◆ **Problem description**: Write out the whole listing exactly as it stands.
(Extracted information Opens)
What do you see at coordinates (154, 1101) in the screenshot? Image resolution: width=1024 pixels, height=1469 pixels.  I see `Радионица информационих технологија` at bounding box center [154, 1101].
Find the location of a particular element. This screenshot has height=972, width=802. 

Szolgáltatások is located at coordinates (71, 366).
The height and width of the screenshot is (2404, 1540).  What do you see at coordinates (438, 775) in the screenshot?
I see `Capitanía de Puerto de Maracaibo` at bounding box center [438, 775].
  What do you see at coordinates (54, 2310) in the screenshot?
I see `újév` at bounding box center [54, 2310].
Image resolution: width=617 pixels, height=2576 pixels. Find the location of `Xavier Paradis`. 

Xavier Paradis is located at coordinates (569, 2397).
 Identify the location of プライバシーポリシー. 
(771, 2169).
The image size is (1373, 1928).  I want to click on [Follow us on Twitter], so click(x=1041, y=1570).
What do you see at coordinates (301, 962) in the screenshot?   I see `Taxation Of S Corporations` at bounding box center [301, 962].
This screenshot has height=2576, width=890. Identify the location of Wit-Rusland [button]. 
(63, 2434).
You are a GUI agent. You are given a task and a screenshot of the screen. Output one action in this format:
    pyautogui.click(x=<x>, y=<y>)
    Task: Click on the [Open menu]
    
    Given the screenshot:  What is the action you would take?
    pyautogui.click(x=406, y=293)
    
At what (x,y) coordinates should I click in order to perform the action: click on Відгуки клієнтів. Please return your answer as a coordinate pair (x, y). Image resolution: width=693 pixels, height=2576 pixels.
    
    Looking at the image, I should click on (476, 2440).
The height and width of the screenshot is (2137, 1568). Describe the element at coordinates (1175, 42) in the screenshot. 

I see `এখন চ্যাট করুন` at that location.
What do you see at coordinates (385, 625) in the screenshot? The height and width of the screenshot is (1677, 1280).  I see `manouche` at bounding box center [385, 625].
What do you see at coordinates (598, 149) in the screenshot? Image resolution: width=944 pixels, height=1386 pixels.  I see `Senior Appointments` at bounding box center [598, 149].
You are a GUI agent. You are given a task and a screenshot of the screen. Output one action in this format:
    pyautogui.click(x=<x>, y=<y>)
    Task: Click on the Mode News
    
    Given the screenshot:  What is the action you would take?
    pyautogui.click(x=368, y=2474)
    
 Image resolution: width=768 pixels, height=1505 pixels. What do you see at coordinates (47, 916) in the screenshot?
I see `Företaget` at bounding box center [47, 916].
(Extracted information Closes)
◆ **Output of the task**:
What do you see at coordinates (154, 1101) in the screenshot? Image resolution: width=1024 pixels, height=1469 pixels.  I see `Радионица информационих технологија` at bounding box center [154, 1101].
Find the location of a particular element. This screenshot has height=972, width=802. 

Szolgáltatások is located at coordinates (71, 366).
The height and width of the screenshot is (2404, 1540).  What do you see at coordinates (438, 775) in the screenshot?
I see `Capitanía de Puerto de Maracaibo` at bounding box center [438, 775].
  What do you see at coordinates (54, 2310) in the screenshot?
I see `újév` at bounding box center [54, 2310].
Image resolution: width=617 pixels, height=2576 pixels. Find the location of `Xavier Paradis`. 

Xavier Paradis is located at coordinates (569, 2397).
 Identify the location of プライバシーポリシー. 
(771, 2169).
The image size is (1373, 1928).  I want to click on [Follow us on Twitter], so click(x=1041, y=1570).
What do you see at coordinates (301, 962) in the screenshot?   I see `Taxation Of S Corporations` at bounding box center [301, 962].
This screenshot has height=2576, width=890. Identify the location of Wit-Rusland [button]. 
(63, 2434).
You are a GUI agent. You are given a task and a screenshot of the screen. Output one action in this format:
    pyautogui.click(x=<x>, y=<y>)
    Task: Click on the [Open menu]
    
    Given the screenshot:  What is the action you would take?
    pyautogui.click(x=406, y=293)
    
At what (x,y) coordinates should I click in order to perform the action: click on Відгуки клієнтів. Please return your answer as a coordinate pair (x, y). Image resolution: width=693 pixels, height=2576 pixels.
    
    Looking at the image, I should click on (476, 2440).
The height and width of the screenshot is (2137, 1568). Describe the element at coordinates (1175, 42) in the screenshot. 

I see `এখন চ্যাট করুন` at that location.
What do you see at coordinates (385, 625) in the screenshot? The height and width of the screenshot is (1677, 1280).  I see `manouche` at bounding box center [385, 625].
What do you see at coordinates (598, 149) in the screenshot? Image resolution: width=944 pixels, height=1386 pixels.  I see `Senior Appointments` at bounding box center [598, 149].
You are a GUI agent. You are given a task and a screenshot of the screen. Output one action in this format:
    pyautogui.click(x=<x>, y=<y>)
    Task: Click on the Mode News
    
    Given the screenshot:  What is the action you would take?
    pyautogui.click(x=368, y=2474)
    
 Image resolution: width=768 pixels, height=1505 pixels. What do you see at coordinates (47, 916) in the screenshot?
I see `Företaget` at bounding box center [47, 916].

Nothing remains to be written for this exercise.